Refreshes the protein references for all peptide hits from an idXML file and adds target/decoy information.

pot. predecessor tools	$\longrightarrow$ PeptideIndexer $\longrightarrow$	pot. successor tools
IDFilter or any protein/peptide processing tool	$\longrightarrow$ PeptideIndexer $\longrightarrow$	FalseDiscoveryRate

PeptideIndexer refreshes target/decoy information and mapping of peptides to proteins. The target/decoy information is crucial for the FalseDiscoveryRate tool. (For FDR calculations, "target+decoy" peptide hits count as target hits.)

PeptideIndexer allows for ambiguous amino acids (B|J|Z|X) in the protein database, but not in the peptide sequences. For the latter only I/L can be treated as equivalent (see 'IL_equivalent' flag), but 'J' is not allowed.

Enzyme cutting rules and partial specificity can be specified (derived from input idXML automatically by default).

Resulting protein hits appear in the order of the FASTA file, except for orphaned proteins, which will appear first with an empty target_decoy metavalue. Duplicate protein accessions & sequences will not raise a warning, but create multiple hits (PeptideIndexer scans over the FASTA file once for efficiency reasons, and thus might not see all accessions & sequences at once).

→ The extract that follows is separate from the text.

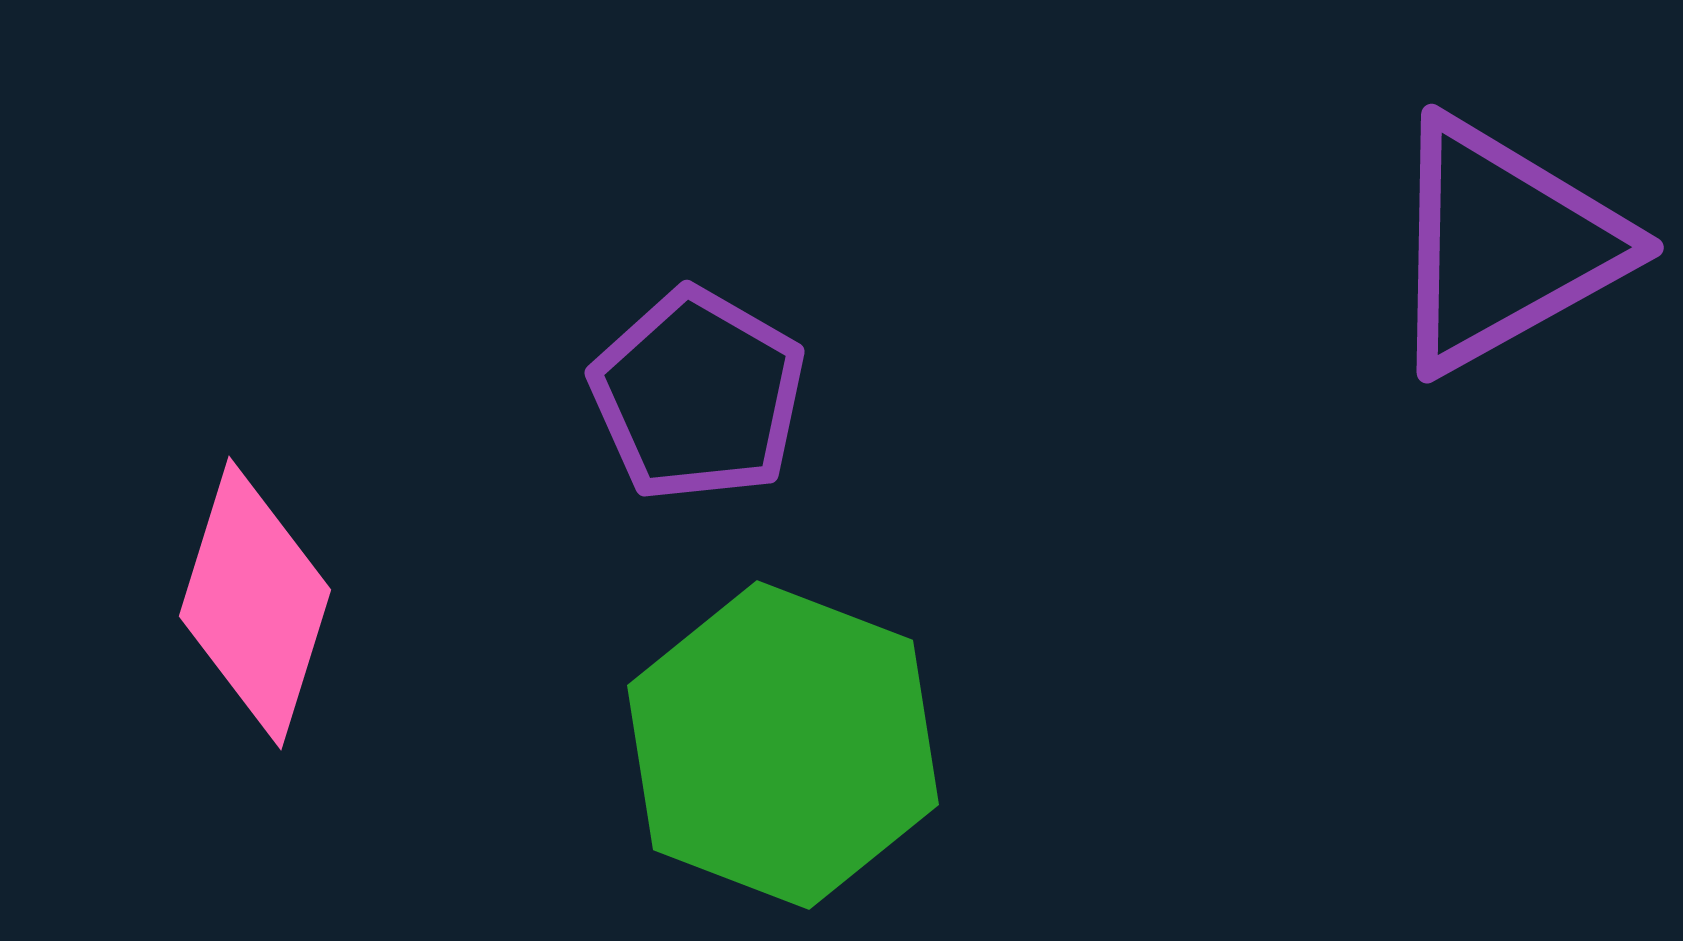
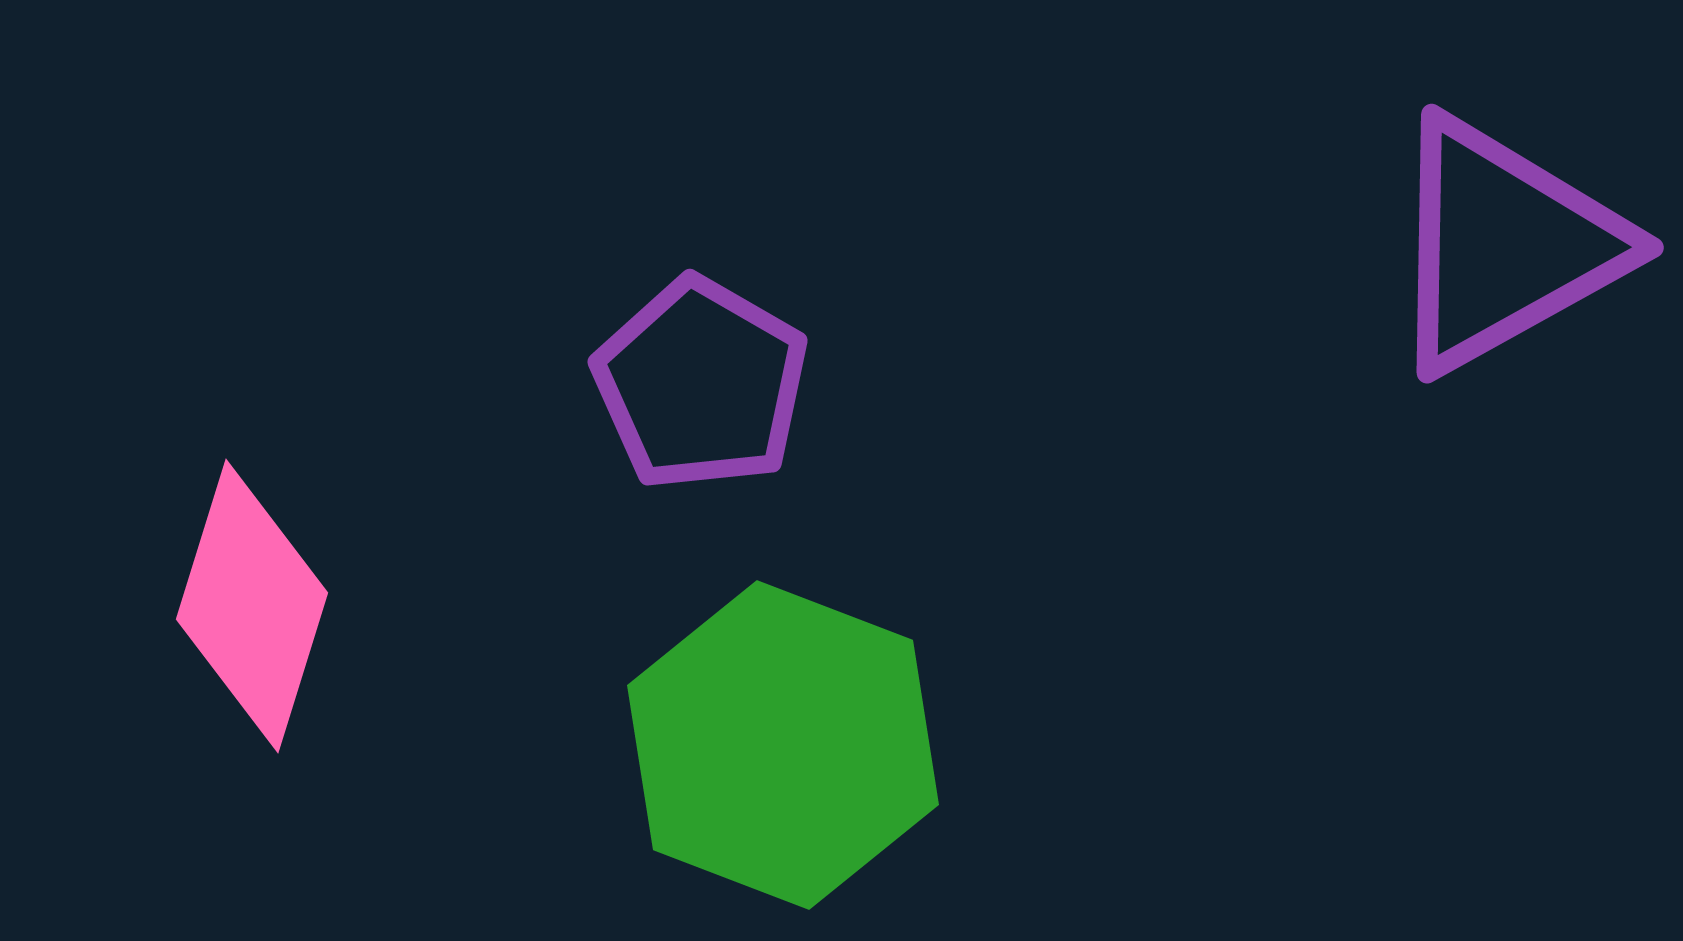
purple pentagon: moved 3 px right, 11 px up
pink diamond: moved 3 px left, 3 px down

All peptide and protein hits are annotated with target/decoy information, using the meta value "target_decoy". For proteins the possible values are "target" and "decoy", depending on whether the protein accession contains the decoy pattern (parameter decoy_string) as a suffix or prefix, respectively (see parameter prefix).

Peptide hits are annotated with metavalue 'protein_references', and if matched to at least one protein also with metavalue 'target_decoy'. The possible values for 'target_decoy' are "target", "decoy" and "target+decoy", depending on whether the peptide sequence is found only in target proteins, only in decoy proteins, or in both. The metavalue is not present, if the peptide is unmatched.

Runtime: PeptideIndexer is usually very fast (loading and storing the data takes the most time) and search speed can be further improved (linearly), but using more threads. Avoid allowing too many (>=4) ambiguous amino acids if your database contains long stretches of 'X' (exponential search space).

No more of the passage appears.